Of course, Ms. O'Connor still retains her pith and wit, and in the lightly rocking "Xmas Party," she crafts a juicy send-off song. The narrator attends the titular party, where not everyone is pretty and not everyone is thin, before telling the person whom she came to see, "I think you're pretty ugly for turning into one of them."
In moments such as these, in which upbeat music frames devastating judgment and a lonely guitar props up lyrics about the human need for connection, Ms. O'Connor's maturing songwriting comes to the fore. In fact, her developing style (folk-rock music equally informed by country and blues) and distinctive voice better recall the late Townes Van Zandt — a songwriter who also invested his personal life in his frequently melancholy music — than any '90s indie darling.

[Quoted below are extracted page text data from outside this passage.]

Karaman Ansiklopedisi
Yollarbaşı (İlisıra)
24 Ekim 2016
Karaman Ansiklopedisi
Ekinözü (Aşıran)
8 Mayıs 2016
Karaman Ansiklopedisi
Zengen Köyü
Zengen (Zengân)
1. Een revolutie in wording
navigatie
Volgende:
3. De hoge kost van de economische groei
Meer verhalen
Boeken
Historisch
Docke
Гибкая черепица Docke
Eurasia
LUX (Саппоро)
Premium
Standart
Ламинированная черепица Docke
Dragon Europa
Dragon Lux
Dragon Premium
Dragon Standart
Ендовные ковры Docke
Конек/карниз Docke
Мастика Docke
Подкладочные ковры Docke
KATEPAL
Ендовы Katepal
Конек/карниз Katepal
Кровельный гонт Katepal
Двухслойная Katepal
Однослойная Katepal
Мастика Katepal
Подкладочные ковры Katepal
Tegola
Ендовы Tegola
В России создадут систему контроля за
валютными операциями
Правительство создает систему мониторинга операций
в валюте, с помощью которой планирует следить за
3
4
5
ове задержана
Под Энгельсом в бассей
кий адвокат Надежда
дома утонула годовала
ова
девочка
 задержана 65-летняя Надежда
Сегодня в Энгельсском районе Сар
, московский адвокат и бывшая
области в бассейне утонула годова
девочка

Besides, it's not as if Ms. O'Connor is trying to sound like anybody else. Though she readily admits an admiration for female artists such as P.J. Harvey, she also named Elliott Smith and the Silver Jews' David Berman in the same breath. All are so-called "personal" songwriters, but that is part of the creative process.
"It's not like I plan to tell the world all these things," she said. "It just so happens that music brings it out of me when I'm writing it. If you're going to make music, it makes sense that things that are important to you might come out in the writing process."
Ms. O'Connor performs tonight at the Mercury Lounge (217 E. Houston St. at Avenue A, 212-260-4700).